Nostalgic Starry Moment

I would never disrespect the moon in all her beauty – but in her absence such glories fill the heavens! Like small woodland animals who only appear in my absence, or when they think I do not see – so do these stars and planets come forth while Luna’s back is turned. Three skies I will always remember, they are imprinted on the dome of my mind: the first because it was the first time I wondered at the expanse, the second because of with whom it was shared, the third because I was alone and my thoughts were free to roam without any inhibition from star to galaxy to constellations I have no name for, nor need for one.

Curious to me that these lights appear best when the Ruler of the night is away from home. I wonder if they feel the short-lived liberation of a people right after the victory of a revolution: all in revelry until in sobriety they stop their dances as the fear of unbridled liberty creeps over them – in the darkness anything can happen.

Tonight they truly do dance, the scholars call this a “meteor shower, but I know that the little starts have gotten tired of wearing shoes and staying put, and want to jump into a river yet unbeknownst to them – a planetary pool of delight. The larger ones, they leave a longer tail behind as they are pushed out of their nesting places by the older ones. “Time to fly” their parents say. My very favorite, though, are the ones which linger a moment to make sure I am watching – these are the wise sages of the bunch, and as they move slowly across the years of timelessness, they impart wisdom to all they pass. It is the echoes of these voices which pierce the imaginary divide between them and me, and I am wiser for their words unspoken yet comprehended.

I sadden knowing the starry host will soon be hid from me, not by light of moon, but by light of man as I move to a “city”. I can only hope some of those which I have come to know so well will peek out from time to time to tell me the stories I am missing, the tales told while I’m away. And perhaps they’ll fall in my direction. I can always hope.

The Heart

“Nowadays the word heart always sounds a little naive or commonplace. When I was young it could still be spoken without embarrassment, but now it’s a term no one uses anymore. On the rare occasions when it gets mentioned, the reference isn’t to the heart in the fullest sense of the word, but only to some malfunction, anemic tissue caused by a blocked artery, say, or problems with an auricle; there’s no longer so much as a hint about the heart as the center, the essence of human nature. I’ve often wondered why it’s been ostracized like this.
“He who puts his trust in his own heart is a fool” – Augusto often used to say that, quoting the Bible. But why on earth should such a person be a fool? Is it because the heart is like a combustion chamber? Because there’s darkness inside there, darkness and fire? The mind is as modern as the heart is ancient. These days people who follow their hearts are considered to be close to the animal world, to uninhibited nature, while those who follow reason are close to the upper spheres of reflection.
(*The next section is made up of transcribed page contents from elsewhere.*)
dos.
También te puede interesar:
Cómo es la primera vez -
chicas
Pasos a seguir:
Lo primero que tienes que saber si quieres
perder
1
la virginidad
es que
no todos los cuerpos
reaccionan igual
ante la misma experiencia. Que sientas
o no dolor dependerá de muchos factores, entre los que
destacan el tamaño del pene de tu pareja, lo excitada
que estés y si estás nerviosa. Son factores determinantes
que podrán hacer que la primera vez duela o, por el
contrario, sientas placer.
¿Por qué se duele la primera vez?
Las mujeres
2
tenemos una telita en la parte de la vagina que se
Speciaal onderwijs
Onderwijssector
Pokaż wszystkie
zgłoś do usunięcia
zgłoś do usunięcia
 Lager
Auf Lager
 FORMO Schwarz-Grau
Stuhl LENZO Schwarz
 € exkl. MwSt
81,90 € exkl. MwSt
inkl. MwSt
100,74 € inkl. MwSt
But suppose things aren’t like that, suppose they’re just the opposite? Suppose it’s this excess of reason that’s starving our lives?”
-susanna tamaro

18 August 2009

When I awoke this morning, all was going to be well.
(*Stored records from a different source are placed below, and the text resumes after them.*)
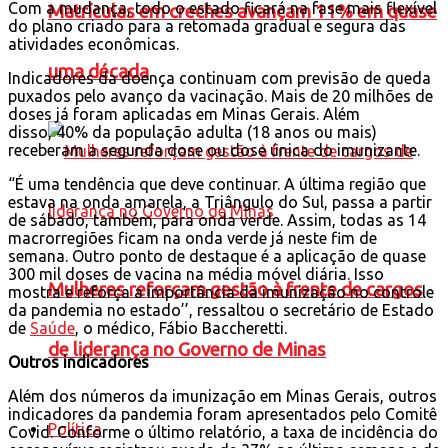
Com a mudança, todo o estado ficará na fase mais flexível
Matrículas em creches avançam 11% em quase
do plano criado para a retomada gradual e segura das
atividades econômicas.
uma década
Indicadores da doença continuam com previsão de queda
puxados pelo avanço da vacinação. Mais de 20 milhões de
doses já foram aplicadas em Minas Gerais. Além
disso, 40% da população adulta (18 anos ou mais)
receberam a segunda dose ou dose única do imunizante.
“É uma tendência que deve continuar. A última região que
estava na onda amarela, a Triângulo do Sul, passa a partir
de sábado, também, para onda verde. Assim, todas as 14
macrorregiões ficam na onda verde já neste fim de
semana. Outro ponto de destaque é a aplicação de quase
300 mil doses de vacina na média móvel diária. Isso
Mulheres reforçam gestão à frente de cargos
mostra e reforça a importância da imunização no controle
da pandemia no estado’’, ressaltou o secretário de Estado
de
Saúde
, o médico, Fábio Baccheretti.
de liderança no Governo de Minas
Outros indicadores
Além dos números da imunização em Minas Gerais, outros
indicadores da pandemia foram apresentados pelo Comitê
Política
Covid. Conforme o último relatório, a taxa de incidência do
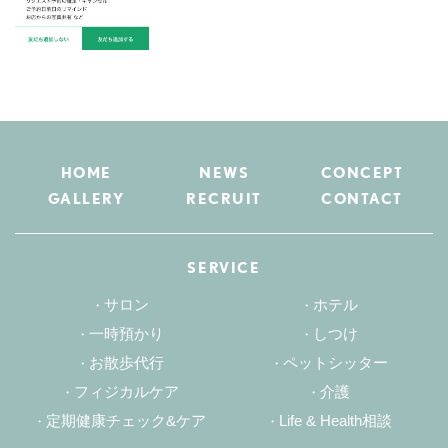
HOME
NEWS
CONCEPT
GALLERY
RECRUIT
CONTACT
SERVICE
サロン
ホテル
一時預かり
しつけ
お散歩代行
ペットシッター
フィジカルケア
介護
定期健康チェック&ケア
Life & Health相談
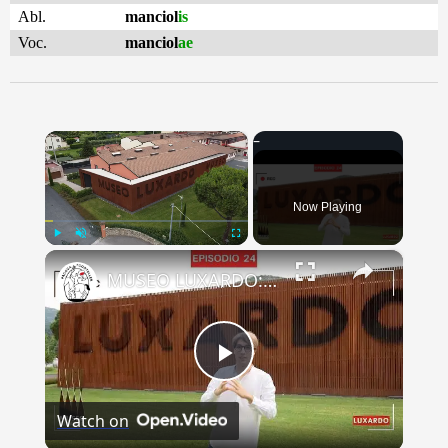
Abl.
manciol
is
Voc.
manciol
ae
×
Now Playing
×
Play
Unmute
Fullscreen
MUSEO LUXARDO: Un Viaggio nel Tempo e nel Gusto
Play
Watch on
Video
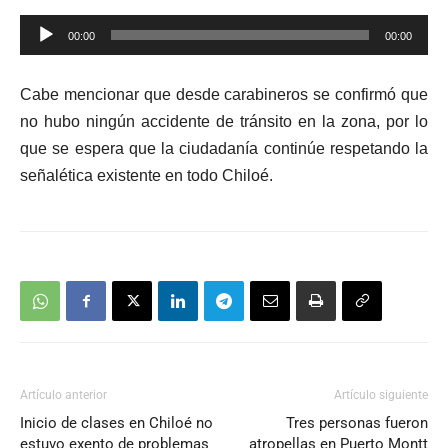
Reproductor
00:00
00:00
de
audio
Cabe mencionar que desde carabineros se confirmó que
no hubo ningún accidente de tránsito en la zona, por lo
que se espera que la ciudadanía continúe respetando la
señalética existente en todo Chiloé.
Artículo anterior
Artículo siguiente
Inicio de clases en Chiloé no
Tres personas fueron
estuvo exento de problemas
atropellas en Puerto Montt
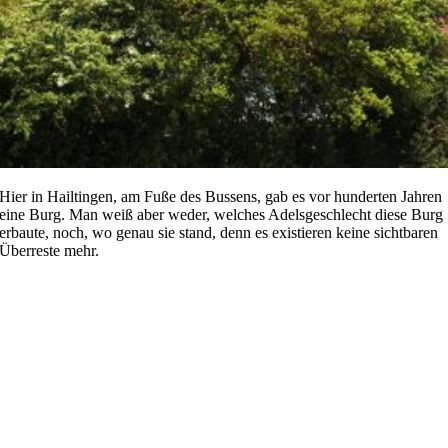
Hier in Hailtingen, am Fuße des Bussens, gab es vor hunderten Jahren
eine Burg. Man weiß aber weder, welches Adelsgeschlecht diese Burg
erbaute, noch, wo genau sie stand, denn es existieren keine sichtbaren
Überreste mehr.
Gemeinsam
Wir Menschen sind nicht geschaffen, um alleine zu leben. Gemeinsam
können wir mehr bewegen – und in Gemeinschaft blühen wir auf. Bei
uns gibt es eine Reihe von Gruppen, wo jeder, der gerne Anschluss
sucht, herzlich willkommen ist. Interesse?
Dann finden Sie hier mehr
[…]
Then I had lunch with some lovely people, and enjoyed the wife’s dessert immensely. Five minutes later, when my mouth felt like fire ants were fighting a war in there, I calmly asked if there had been walnuts in the dessert. “Why yes,” the kind woman responded, “finely ground for the best flavor.” Benadryl. Home. Bed. 2 Hours of induced sleep. Check.
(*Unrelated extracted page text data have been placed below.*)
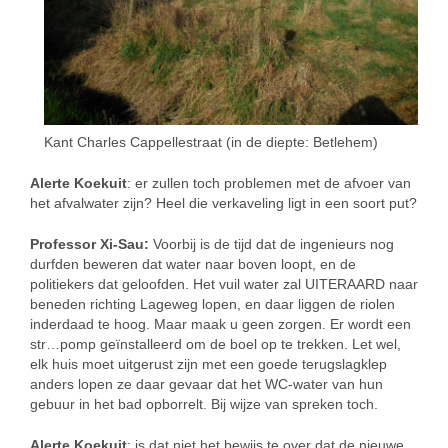
Kant Charles Cappellestraat (in de diepte: Betlehem)
Alerte Koekuit
: er zullen toch problemen met de afvoer van
het afvalwater zijn? Heel die verkaveling ligt in een soort put?
Professor Xi-Sau:
Voorbij is de tijd dat de ingenieurs nog
durfden beweren dat water naar boven loopt, en de
politiekers dat geloofden. Het vuil water zal UITERAARD naar
beneden richting Lageweg lopen, en daar liggen de riolen
inderdaad te hoog. Maar maak u geen zorgen. Er wordt een
str…pomp geïnstalleerd om de boel op te trekken. Let wel,
elk huis moet uitgerust zijn met een goede terugslagklep
anders lopen ze daar gevaar dat het WC-water van hun
gebuur in het bad opborrelt. Bij wijze van spreken toch.
Alerte Koekuit
: is dat niet het bewijs te over dat de nieuwe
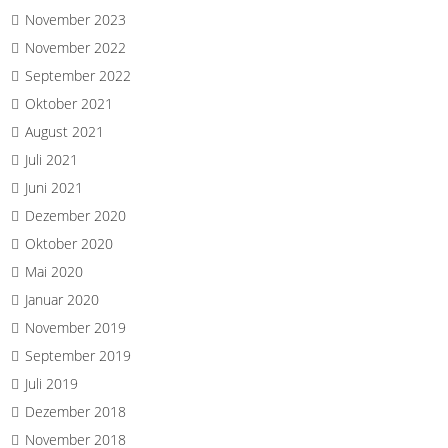
November 2023
November 2022
September 2022
Oktober 2021
August 2021
Juli 2021
Juni 2021
Dezember 2020
Oktober 2020
Mai 2020
Januar 2020
November 2019
September 2019
Juli 2019
Dezember 2018
November 2018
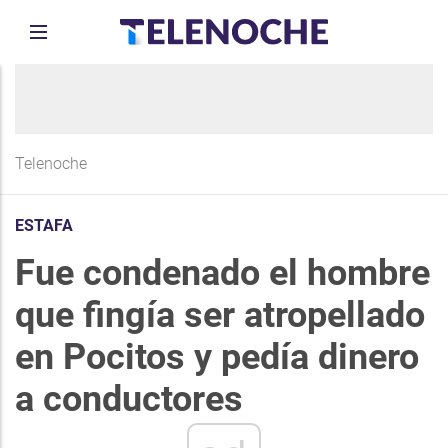
Telenoche
ESTAFA
Fue condenado el hombre
que fingía ser atropellado
en Pocitos y pedía dinero
a conductores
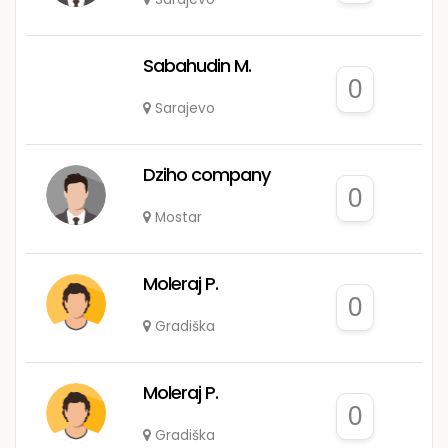
Sabahudin M.
0
Sarajevo
Dziho company
0
Mostar
Moleraj P.
0
Gradiška
Moleraj P.
0
Gradiška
Feeling I had timed it all spectacularly, I went to work feeling quite well, though my mouth was perhaps a little itchy still. Minor offense indeed. I should here suffice it to say that my Lymphatic System is working spectacularly these days. The walnut bit went off alright, so why not add a little something to the pot and see if the ol’ body held up?

How about…..oh yes, a scorpion sting……..make that a triple shot.

The little bugger had crawled up inside my pantleg while I was working, because, really, I need more excitement in my life.